Extract the complete listing and output it unchanged.

BEGIN EXTRACTED ENTRIES

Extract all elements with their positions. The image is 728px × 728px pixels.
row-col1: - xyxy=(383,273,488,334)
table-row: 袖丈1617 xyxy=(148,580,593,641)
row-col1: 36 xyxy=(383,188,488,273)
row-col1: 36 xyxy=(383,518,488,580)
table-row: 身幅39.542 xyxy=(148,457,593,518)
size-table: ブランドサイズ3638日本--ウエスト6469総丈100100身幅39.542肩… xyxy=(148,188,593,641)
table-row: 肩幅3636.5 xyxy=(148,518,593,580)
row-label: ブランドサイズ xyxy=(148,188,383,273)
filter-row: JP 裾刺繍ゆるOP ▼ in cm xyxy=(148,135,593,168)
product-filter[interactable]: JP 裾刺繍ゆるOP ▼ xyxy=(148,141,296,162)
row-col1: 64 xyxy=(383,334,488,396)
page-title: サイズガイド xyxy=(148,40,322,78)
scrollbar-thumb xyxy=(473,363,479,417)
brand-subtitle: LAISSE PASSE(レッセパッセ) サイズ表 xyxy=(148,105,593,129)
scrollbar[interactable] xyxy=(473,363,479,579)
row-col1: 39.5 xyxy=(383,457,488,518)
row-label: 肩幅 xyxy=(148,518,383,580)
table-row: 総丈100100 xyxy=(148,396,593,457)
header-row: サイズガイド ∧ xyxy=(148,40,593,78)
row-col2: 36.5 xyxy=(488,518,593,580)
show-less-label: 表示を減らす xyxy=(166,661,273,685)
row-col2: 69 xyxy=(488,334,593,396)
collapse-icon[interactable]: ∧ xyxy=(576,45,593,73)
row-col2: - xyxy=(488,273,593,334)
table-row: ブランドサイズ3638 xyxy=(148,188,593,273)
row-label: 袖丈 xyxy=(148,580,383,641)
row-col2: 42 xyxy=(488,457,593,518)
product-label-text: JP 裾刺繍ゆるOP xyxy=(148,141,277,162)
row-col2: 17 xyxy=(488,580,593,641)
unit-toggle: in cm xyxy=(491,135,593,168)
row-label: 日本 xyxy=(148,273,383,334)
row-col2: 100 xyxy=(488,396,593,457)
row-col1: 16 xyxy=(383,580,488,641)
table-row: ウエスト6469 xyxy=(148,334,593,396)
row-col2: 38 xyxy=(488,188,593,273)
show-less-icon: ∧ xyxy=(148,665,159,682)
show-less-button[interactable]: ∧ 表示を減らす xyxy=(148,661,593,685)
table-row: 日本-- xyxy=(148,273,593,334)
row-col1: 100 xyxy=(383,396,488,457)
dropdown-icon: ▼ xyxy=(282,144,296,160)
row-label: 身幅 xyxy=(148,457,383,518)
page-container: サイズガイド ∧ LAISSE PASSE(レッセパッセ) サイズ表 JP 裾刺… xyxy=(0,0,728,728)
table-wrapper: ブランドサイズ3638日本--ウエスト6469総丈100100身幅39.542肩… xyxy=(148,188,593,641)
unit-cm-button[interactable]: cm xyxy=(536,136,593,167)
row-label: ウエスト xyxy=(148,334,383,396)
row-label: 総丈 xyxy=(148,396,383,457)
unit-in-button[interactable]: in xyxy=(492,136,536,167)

END EXTRACTED ENTRIES

> [EXERCISE ANSWER]
Extract all elements with their positions. The image is 728px × 728px pixels.
row-col1: - xyxy=(383,273,488,334)
table-row: 袖丈1617 xyxy=(148,580,593,641)
row-col1: 36 xyxy=(383,188,488,273)
row-col1: 36 xyxy=(383,518,488,580)
table-row: 身幅39.542 xyxy=(148,457,593,518)
size-table: ブランドサイズ3638日本--ウエスト6469総丈100100身幅39.542肩… xyxy=(148,188,593,641)
table-row: 肩幅3636.5 xyxy=(148,518,593,580)
row-label: ブランドサイズ xyxy=(148,188,383,273)
filter-row: JP 裾刺繍ゆるOP ▼ in cm xyxy=(148,135,593,168)
product-filter[interactable]: JP 裾刺繍ゆるOP ▼ xyxy=(148,141,296,162)
row-col1: 64 xyxy=(383,334,488,396)
page-title: サイズガイド xyxy=(148,40,322,78)
scrollbar-thumb xyxy=(473,363,479,417)
brand-subtitle: LAISSE PASSE(レッセパッセ) サイズ表 xyxy=(148,105,593,129)
scrollbar[interactable] xyxy=(473,363,479,579)
row-col1: 39.5 xyxy=(383,457,488,518)
row-label: 肩幅 xyxy=(148,518,383,580)
table-row: 総丈100100 xyxy=(148,396,593,457)
header-row: サイズガイド ∧ xyxy=(148,40,593,78)
row-col2: 36.5 xyxy=(488,518,593,580)
show-less-label: 表示を減らす xyxy=(166,661,273,685)
row-col2: 69 xyxy=(488,334,593,396)
collapse-icon[interactable]: ∧ xyxy=(576,45,593,73)
row-col2: - xyxy=(488,273,593,334)
table-row: ブランドサイズ3638 xyxy=(148,188,593,273)
row-label: 袖丈 xyxy=(148,580,383,641)
row-col2: 42 xyxy=(488,457,593,518)
product-label-text: JP 裾刺繍ゆるOP xyxy=(148,141,277,162)
row-col2: 17 xyxy=(488,580,593,641)
unit-toggle: in cm xyxy=(491,135,593,168)
row-label: 日本 xyxy=(148,273,383,334)
row-col2: 100 xyxy=(488,396,593,457)
row-col1: 16 xyxy=(383,580,488,641)
table-row: ウエスト6469 xyxy=(148,334,593,396)
row-col2: 38 xyxy=(488,188,593,273)
show-less-icon: ∧ xyxy=(148,665,159,682)
show-less-button[interactable]: ∧ 表示を減らす xyxy=(148,661,593,685)
table-row: 日本-- xyxy=(148,273,593,334)
row-col1: 100 xyxy=(383,396,488,457)
dropdown-icon: ▼ xyxy=(282,144,296,160)
row-label: 身幅 xyxy=(148,457,383,518)
page-container: サイズガイド ∧ LAISSE PASSE(レッセパッセ) サイズ表 JP 裾刺… xyxy=(0,0,728,728)
table-wrapper: ブランドサイズ3638日本--ウエスト6469総丈100100身幅39.542肩… xyxy=(148,188,593,641)
unit-cm-button[interactable]: cm xyxy=(536,136,593,167)
row-label: ウエスト xyxy=(148,334,383,396)
row-label: 総丈 xyxy=(148,396,383,457)
unit-in-button[interactable]: in xyxy=(492,136,536,167)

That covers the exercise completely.